Sophie Harrington is CAFOD’s Diocesan Communications Officer for East Anglia. She joined Christine Walkden, Patrick Jamiru and a host of keen young gardeners for a day of digging deep in support of CAFOD’s Lent appeal.
It’s not every day you meet up with a TV gardener, some schoolchildren and an African charity worker to fight global hunger.
Clutching some cabbage seeds, we did just that at St Laurence’s Catholic Primary School in Cambridge to highlight CAFOD’s Dig Deep Lenten appeal.
The appeal reminds us that one in eight people in the world go hungry every day – but we CAN help.
The One Show’s gardening guru Christine Walkden shared her passion for plants with the children aged five to nine years old in the newly-formed gardening group.
She showed them exactly how to plant those cabbage seeds so they do the best they can.
Her visit coincided with that of CAFOD partner Patrick Jamiru from Sierra Leone, who came to the school to explain how – with their support to CAFOD – people in his region have transformed an abandoned diamond mine in fertile farmland. It’s helping people to overcome the hungry season in his country, which sees people struggle to find enough food for up to six months of the year.
Patrick encouraged the children to ‘dig deep’ with people in his own country and think how they can help the world’s poorest people.

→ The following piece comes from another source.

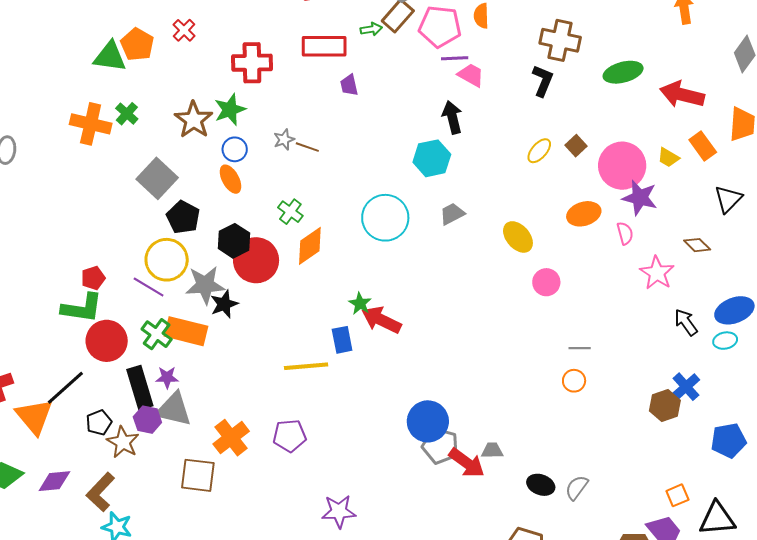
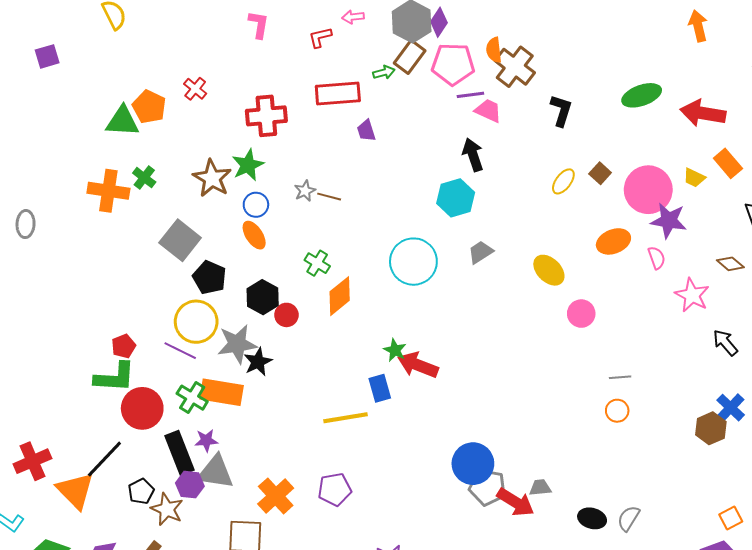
brown cross: (560, 40) -> (515, 67), moved, turned 30
red circle: (256, 260) -> (286, 315), size x0.5

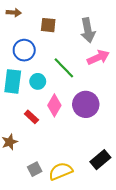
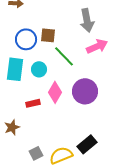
brown square: (48, 25) -> (48, 35), moved
red rectangle: (31, 117) -> (33, 103), turned -56
black rectangle: (100, 160) -> (87, 144), moved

He told them: “The land had been mined for diamonds in Sierra Leone and once they were not finding any, they went and left big holes with water in. They dug big, big holes and they had not filled their holes, they just left them like that.
“Our land is our mainstay and how we get our livelihood. To change it so that people could farm for themselves has helped them so much.”
He told the Cambridge pupils how children he knows, called Mohammed and Samai, have had their lives improved by the project. Even having the prospect of being able to attend school becoming a reality for them.
The children listened keenly and had a host of questions for both Patrick and Christine.
Christine told the young gardeners: “Without gardeners and farmers we would starve. It’s the gardeners and the farmers of the world that keep us alive. They also make the world beautiful. A gardener can make the world beautiful and grow food and what a privilege that is.”She added: “Growing plants is the same as growing people. What it requires is tender loving care. Without it neither will grow, develop and bloom.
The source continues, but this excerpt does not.